Moyshe Altman was born on May 7, 1890, in Lipcani. He was educated at a school in Kamianets-Podilskyi, where he was a classmate and friend of Yankev Shternberg.[1] In 1914, he published his first poems in Unser lebn, a Yiddish journal in Odessa.[2] In 1919 he moved to Chernivtsi where he published poetry and literary criticism in local journals such as Frayhayt and Dos Naye Leben.[3] With the rise to power of Ion Antonescu and the growing antisemitism, he moved with Yankev Shternberg to Chișinău, where he became a member of the Union of Soviet Writers.
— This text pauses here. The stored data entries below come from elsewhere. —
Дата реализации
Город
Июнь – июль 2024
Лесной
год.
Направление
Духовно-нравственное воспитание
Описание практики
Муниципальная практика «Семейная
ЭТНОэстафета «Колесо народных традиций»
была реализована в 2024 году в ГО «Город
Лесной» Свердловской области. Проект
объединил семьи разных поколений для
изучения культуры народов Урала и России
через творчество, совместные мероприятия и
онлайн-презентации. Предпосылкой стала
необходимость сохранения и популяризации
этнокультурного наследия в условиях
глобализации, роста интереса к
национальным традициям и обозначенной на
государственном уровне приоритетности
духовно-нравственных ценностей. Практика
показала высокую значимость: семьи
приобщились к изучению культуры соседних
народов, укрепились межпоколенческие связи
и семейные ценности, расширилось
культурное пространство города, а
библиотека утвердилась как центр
In 1944, he returned to Chernivtsi, where he worked as a playwright for the Moscow State Jewish Theater, a Yiddish avant-garde theater, directed by Moïse Goldblat. On April 15, 1949, he was arrested in connection with what was later called Case No. 5390, which targeted writers accused of being Trotskyists and nationalists including Iakov Iakir, Motl-Herș Saktsier, Herzl Rivkin, Ihil Șraibman, Herș-Leib Kajber, Zvi Zelman and more. After a brief investigation into the allegations, Altman was sentenced to 10 years in Siberia. He was sent to the gulag in Tayshet where he stayed until his release in 1953.
Works
בלענדעניש (Блэндэниш — мираж: две новеллы), Култур: Черновцы, 1926.
די װינער קאַרעטע (Ди Винэр Каретэ — венская карета, повести и новеллы), Бухарест, 1935.
אױף די שפּאָרן פֿון מאָטל אומרו: מדרש-פּינחס (Аф Ди Шпорн Фун Мотл Умру: Медрэш-Пинхэс — по следам Мотла-Непоседы: Сказание Пинхоса, согласно листкам Мотла Непоседы, роман), Шолом-Алейхем: Бухарест, 1936.